(Records from a collection)
"""

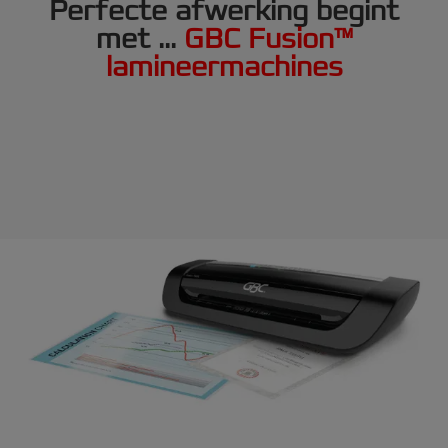
Perfecte afwerking begint
met ...
GBC Fusion™
lamineermachines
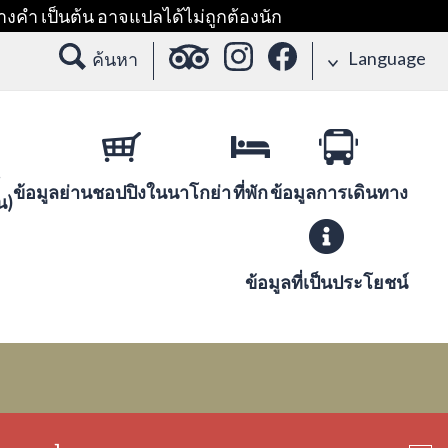
างคำ เป็นต้น อาจแปลได้ไม่ถูกต้องนัก
Language
ค้นหา
ข้อมูลย่านชอปปิงในนาโกย่า
ที่พัก
ข้อมูลการเดินทาง
น)
ข้อมูลที่เป็นประโยชน์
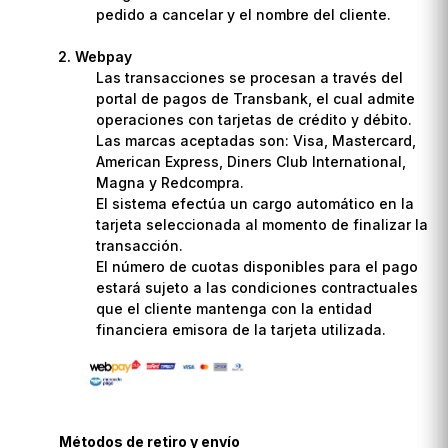
pedido a cancelar y el nombre del cliente.
Webpay
Las transacciones se procesan a través del
portal de pagos de Transbank, el cual admite
operaciones con tarjetas de crédito y débito.
Las marcas aceptadas son: Visa, Mastercard,
American Express, Diners Club International,
Magna y Redcompra.
El sistema efectúa un cargo automático en la
tarjeta seleccionada al momento de finalizar la
transacción.
El número de cuotas disponibles para el pago
estará sujeto a las condiciones contractuales
que el cliente mantenga con la entidad
financiera emisora de la tarjeta utilizada.
Métodos de retiro y envío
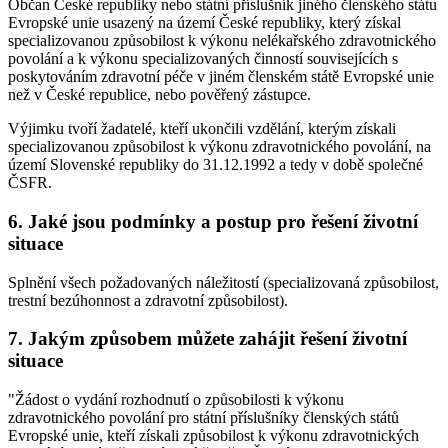
Občan České republiky nebo státní příslušník jiného členského státu
Evropské unie usazený na území České republiky, který získal
specializovanou způsobilost k výkonu nelékařského zdravotnického
povolání a k výkonu specializovaných činností souvisejících s
poskytováním zdravotní péče v jiném členském státě Evropské unie
než v České republice, nebo pověřený zástupce.
Výjimku tvoří žadatelé, kteří ukončili vzdělání, kterým získali
specializovanou způsobilost k výkonu zdravotnického povolání, na
území Slovenské republiky do 31.12.1992 a tedy v době společné
ČSFR.
6. Jaké jsou podmínky a postup pro řešení životní
situace
Splnění všech požadovaných náležitostí (specializovaná způsobilost,
trestní bezúhonnost a zdravotní způsobilost).
7. Jakým způsobem můžete zahájit řešení životní
situace
"Žádost o vydání rozhodnutí o způsobilosti k výkonu
zdravotnického povolání pro státní příslušníky členských států
Evropské unie, kteří získali způsobilost k výkonu zdravotnických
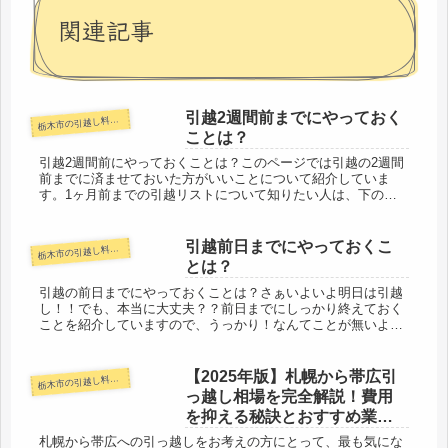
関連記事
引越2週間前までにやっておく
木市の引越し料金・代金相場・見積り情報
栃
ことは？
引越2週間前にやっておくことは？このページでは引越の2週間
前までに済ませておいた方がいいことについて紹介していま
す。1ヶ月前までの引越リストについて知りたい人は、下のリ
ンクを見てみてください。1ヶ月前までに済ませておいた方が
いいリスト2週間...
引越前日までにやっておくこ
木市の引越し料金・代金相場・見積り情報
栃
とは？
引越の前日までにやっておくことは？さぁいよいよ明日は引越
し！！でも、本当に大丈夫？？前日までにしっかり終えておく
ことを紹介していますので、うっかり！なんてことが無いよう
覚えておきましょう。電気・ガス・水道の停止手続き＆引越し
先での使用開始連...
【2025年版】札幌から帯広引
木市の引越し料金・代金相場・見積り情報
栃
っ越し相場を完全解説！費用
を抑える秘訣とおすすめ業者
を徹底比較
札幌から帯広への引っ越しをお考えの方にとって、最も気にな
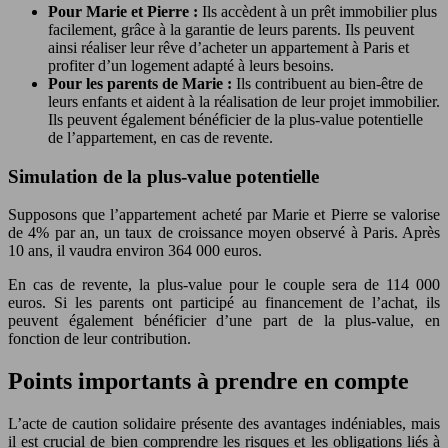
Pour Marie et Pierre :
Ils accèdent à un prêt immobilier plus
facilement, grâce à la garantie de leurs parents. Ils peuvent
ainsi réaliser leur rêve d’acheter un appartement à Paris et
profiter d’un logement adapté à leurs besoins.
Pour les parents de Marie :
Ils contribuent au bien-être de
leurs enfants et aident à la réalisation de leur projet immobilier.
Ils peuvent également bénéficier de la plus-value potentielle
de l’appartement, en cas de revente.
Simulation de la plus-value potentielle
Supposons que l’appartement acheté par Marie et Pierre se valorise
de 4% par an, un taux de croissance moyen observé à Paris. Après
10 ans, il vaudra environ 364 000 euros.
En cas de revente, la plus-value pour le couple sera de 114 000
euros. Si les parents ont participé au financement de l’achat, ils
peuvent également bénéficier d’une part de la plus-value, en
fonction de leur contribution.
Points importants à prendre en compte
L’acte de caution solidaire présente des avantages indéniables, mais
il est crucial de bien comprendre les risques et les obligations liés à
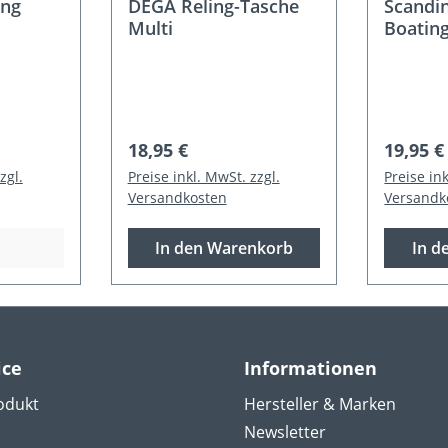
ing
DEGA Reling-Tasche
Scandin
Multi
Boating
Relingt
:
Regulärer Preis:
Regulär
18,95 €
19,95 €
zgl.
Preise inkl. MwSt. zzgl.
Preise ink
Versandkosten
Versandk
In den Warenkorb
In d
ice
Informationen
odukt
Hersteller & Marken
Newsletter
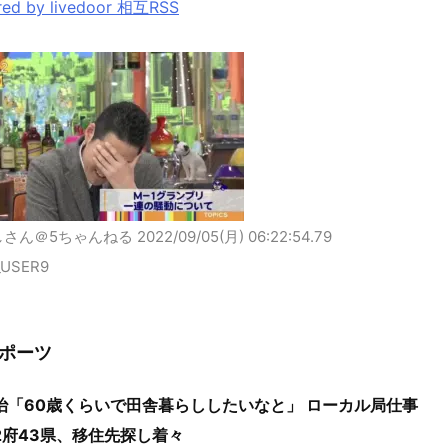
ed by livedoor 相互RSS
しさん＠5ちゃんねる
2022/09/05(月) 06:22:54.79
_USER9
ポーツ
治「60歳くらいで田舎暮らししたいなと」 ローカル局仕事
都2府43県、移住先探し着々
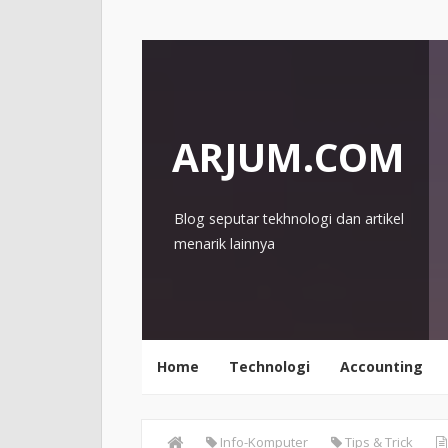
ARJUM.COM
Blog seputar tekhnologi dan artikel
menarik lainnya
Home
Technologi
Accounting
Info-Komputer
Tips & Trick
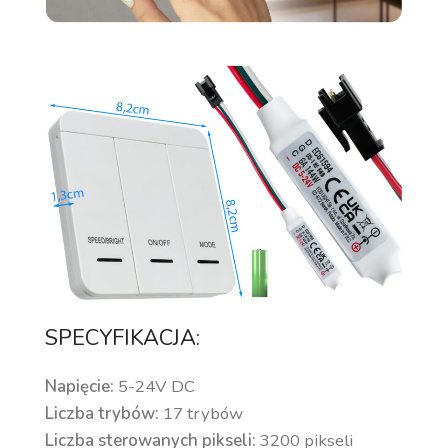
SPECYFIKACJA:
Napięcie:
5-24V DC
Liczba trybów:
17 trybów
Liczba sterowanych pikseli:
3200 pikseli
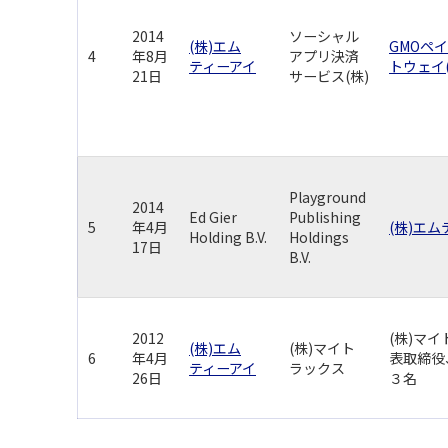
2014
ソーシャル
(株)エム
GMOペ
4
年8月
アプリ決済
ティーアイ
トウェイ(
21日
サービス(株)
Playground
2014
Ed Gier
Publishing
5
年4月
(株)エ
Holding B.V.
Holdings
17日
B.V.
2012
(株)マイ
(株)エム
(株)マイト
6
年4月
表取締役
ティーアイ
ラックス
26日
３名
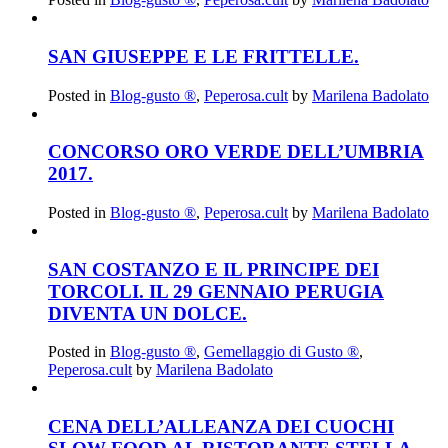
SAN GIUSEPPE E LE FRITTELLE.
Posted in
Blog-gusto ®
,
Peperosa.cult
by
Marilena Badolato
CONCORSO ORO VERDE DELL’UMBRIA
2017.
Posted in
Blog-gusto ®
,
Peperosa.cult
by
Marilena Badolato
SAN COSTANZO E IL PRINCIPE DEI
TORCOLI. IL 29 GENNAIO PERUGIA
DIVENTA UN DOLCE.
Posted in
Blog-gusto ®
,
Gemellaggio di Gusto ®
,
Peperosa.cult
by
Marilena Badolato
CENA DELL’ALLEANZA DEI CUOCHI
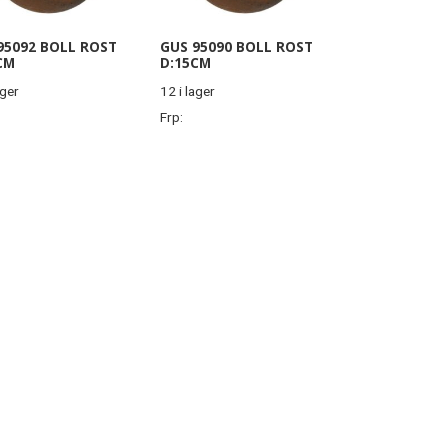
95092 BOLL ROST
GUS 95090 BOLL ROST
CM
D:15CM
ager
12 i lager
Frp:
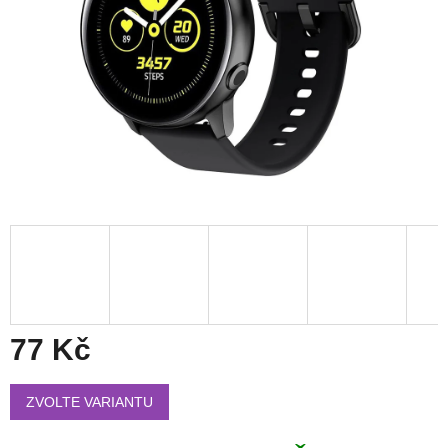
77 Kč
Měrná
cena:
ZVOLTE VARIANTU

"""

What is needed :: Retype the data above exactly. Leave the pictures out.

Response ::
Perfecte afwerking begint
met ...
GBC Fusion™
lamineermachines
างคำ เป็นต้น อาจแปลได้ไม่ถูกต้องนัก
Language
ค้นหา
ข้อมูลย่านชอปปิงในนาโกย่า
ที่พัก
ข้อมูลการเดินทาง
น)
ข้อมูลที่เป็นประโยชน์
pedido a cancelar y el nombre del cliente.
Webpay
Las transacciones se procesan a través del
portal de pagos de Transbank, el cual admite
operaciones con tarjetas de crédito y débito.
Las marcas aceptadas son: Visa, Mastercard,
American Express, Diners Club International,
Magna y Redcompra.
El sistema efectúa un cargo automático en la
tarjeta seleccionada al momento de finalizar la
transacción.
El número de cuotas disponibles para el pago
estará sujeto a las condiciones contractuales
que el cliente mantenga con la entidad
financiera emisora de la tarjeta utilizada.
Métodos de retiro y envío
Občan České republiky nebo státní příslušník jiného členského státu
Evropské unie usazený na území České republiky, který získal
specializovanou způsobilost k výkonu nelékařského zdravotnického
povolání a k výkonu specializovaných činností souvisejících s
poskytováním zdravotní péče v jiném členském státě Evropské unie
než v České republice, nebo pověřený zástupce.
Výjimku tvoří žadatelé, kteří ukončili vzdělání, kterým získali
specializovanou způsobilost k výkonu zdravotnického povolání, na
území Slovenské republiky do 31.12.1992 a tedy v době společné
ČSFR.
6. Jaké jsou podmínky a postup pro řešení životní
situace
Splnění všech požadovaných náležitostí (specializovaná způsobilost,
trestní bezúhonnost a zdravotní způsobilost).
7. Jakým způsobem můžete zahájit řešení životní
situace
"Žádost o vydání rozhodnutí o způsobilosti k výkonu
zdravotnického povolání pro státní příslušníky členských států
Evropské unie, kteří získali způsobilost k výkonu zdravotnických
関連記事
引越2週間前までにやっておく
木市の引越し料金・代金相場・見積り情報
栃
ことは？
引越2週間前にやっておくことは？このページでは引越の2週間
前までに済ませておいた方がいいことについて紹介していま
す。1ヶ月前までの引越リストについて知りたい人は、下のリ
ンクを見てみてください。1ヶ月前までに済ませておいた方が
いいリスト2週間...
引越前日までにやっておくこ
木市の引越し料金・代金相場・見積り情報
栃
とは？
引越の前日までにやっておくことは？さぁいよいよ明日は引越
し！！でも、本当に大丈夫？？前日までにしっかり終えておく
ことを紹介していますので、うっかり！なんてことが無いよう
覚えておきましょう。電気・ガス・水道の停止手続き＆引越し
先での使用開始連...
【2025年版】札幌から帯広引
木市の引越し料金・代金相場・見積り情報
栃
っ越し相場を完全解説！費用
を抑える秘訣とおすすめ業者
を徹底比較
札幌から帯広への引っ越しをお考えの方にとって、最も気にな
Pour Marie et Pierre :
Ils accèdent à un prêt immobilier plus
facilement, grâce à la garantie de leurs parents. Ils peuvent
ainsi réaliser leur rêve d’acheter un appartement à Paris et
profiter d’un logement adapté à leurs besoins.
Pour les parents de Marie :
Ils contribuent au bien-être de
leurs enfants et aident à la réalisation de leur projet immobilier.
Ils peuvent également bénéficier de la plus-value potentielle
de l’appartement, en cas de revente.
Simulation de la plus-value potentielle
Supposons que l’appartement acheté par Marie et Pierre se valorise
de 4% par an, un taux de croissance moyen observé à Paris. Après
10 ans, il vaudra environ 364 000 euros.
En cas de revente, la plus-value pour le couple sera de 114 000
euros. Si les parents ont participé au financement de l’achat, ils
peuvent également bénéficier d’une part de la plus-value, en
fonction de leur contribution.
Points importants à prendre en compte
L’acte de caution solidaire présente des avantages indéniables, mais
il est crucial de bien comprendre les risques et les obligations liés à
ing
DEGA Reling-Tasche
Scandin
Multi
Boating
Relingt
:
Regulärer Preis:
Regulär
18,95 €
19,95 €
zgl.
Preise inkl. MwSt. zzgl.
Preise ink
Versandkosten
Versandk
In den Warenkorb
In d
ice
Informationen
odukt
Hersteller & Marken
Newsletter
ed by livedoor 相互RSS
しさん＠5ちゃんねる
2022/09/05(月) 06:22:54.79
_USER9
ポーツ
治「60歳くらいで田舎暮らししたいなと」 ローカル局仕事
都2府43県、移住先探し着々
ARJUM.COM
Blog seputar tekhnologi dan artikel
menarik lainnya
Home
Technologi
Accounting
Info-Komputer
Tips & Trick
SPECYFIKACJA:
Napięcie:
5-24V DC
Liczba trybów:
17 trybów
Liczba sterowanych pikseli:
3200 pikseli
2014
ソーシャル
(株)エム
GMOペ
4
年8月
アプリ決済
ティーアイ
トウェイ(
21日
サービス(株)
Playground
2014
Ed Gier
Publishing
5
年4月
(株)エ
Holding B.V.
Holdings
17日
B.V.
2012
(株)マイ
(株)エム
(株)マイト
6
年4月
表取締役
ティーアイ
ラックス
26日
３名
SAN GIUSEPPE E LE FRITTELLE.
Posted in
Blog-gusto ®
,
Peperosa.cult
by
Marilena Badolato
CONCORSO ORO VERDE DELL’UMBRIA
2017.
Posted in
Blog-gusto ®
,
Peperosa.cult
by
Marilena Badolato
SAN COSTANZO E IL PRINCIPE DEI
TORCOLI. IL 29 GENNAIO PERUGIA
DIVENTA UN DOLCE.
Posted in
Blog-gusto ®
,
Gemellaggio di Gusto ®
,
Peperosa.cult
by
Marilena Badolato
CENA DELL’ALLEANZA DEI CUOCHI
95092 BOLL ROST
GUS 95090 BOLL ROST
CM
D:15CM
ager
12 i lager
Frp:
77 Kč
Měrná
cena:
ZVOLTE VARIANTU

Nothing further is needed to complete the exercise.